Adalise guarda avanti senza perdere il legame con le radici del marchio e racconta un modo di abitare in cui estetica, materia e vita quotidiana dialogano con naturalezza. La cucina è proposta in una sofisticata tonalità spicy red, una nuance intensa ma bilanciata, pensata per dare calore e profondità all’ambiente.
Le ante a telaio, le vetrine superiori e i dettagli classici richiamano il fascino delle cucine di campagna dal gusto inglese, mentre le finiture ricercate e i materiali naturali contribuiscono a definire un’atmosfera autentica e ospitale. Il piano in pietra e gli elementi in legno rafforzano la componente materica del progetto, restituendo un’immagine di eleganza durevole.
La composizione si organizza attorno a un blocco cottura ideato come fulcro operativo e scenografico della cucina, valorizzato dalla presenza della cappa integrata, che ne sottolinea la centralità all’interno del layout. L’isola centrale, pensata come zona pranzo e coffee area, diventa invece il luogo della convivialità e delle pause quotidiane, uno spazio che favorisce la condivisione e apre la cucina alla dimensione più autentica della vita in casa.
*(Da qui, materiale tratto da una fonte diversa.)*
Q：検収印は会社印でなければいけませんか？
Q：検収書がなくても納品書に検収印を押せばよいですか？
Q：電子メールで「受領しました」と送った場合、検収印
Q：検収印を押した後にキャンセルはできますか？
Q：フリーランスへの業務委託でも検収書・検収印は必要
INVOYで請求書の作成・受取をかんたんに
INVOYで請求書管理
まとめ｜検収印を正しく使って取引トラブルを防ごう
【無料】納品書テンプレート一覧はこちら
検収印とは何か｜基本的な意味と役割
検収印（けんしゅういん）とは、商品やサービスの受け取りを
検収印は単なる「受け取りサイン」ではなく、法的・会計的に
Tra gli elementi distintivi spicca il modello pantry coordinato, progettato come naturale estensione della cucina. Si tratta di una dispensa organizzata che consente di mantenere l’ambiente ordinato e visivamente pulito, nascondendo elettrodomestici e utensili e contribuendo a preservare l’armonia estetica dell’insieme. Una soluzione particolarmente interessante anche per chi progetta spazi funzionali e ben organizzati, perché integra contenimento, praticità e coerenza formale in un unico sistema.
Per i 50 anni di Marchi Cucine nasce Adalise, nuova cucina della collezione Cottage che unisce tradizione ed eleganza
Con Adalise, Marchi Cucine inaugura un nuovo capitolo di una storia iniziata cinquant’anni fa e prosegue nel proprio percorso progettuale continuando a creare “cucine senza tempo”, pensate per accogliere la quotidianità, custodire la memoria della casa e interpretare in chiave contemporanea il concetto di abitare.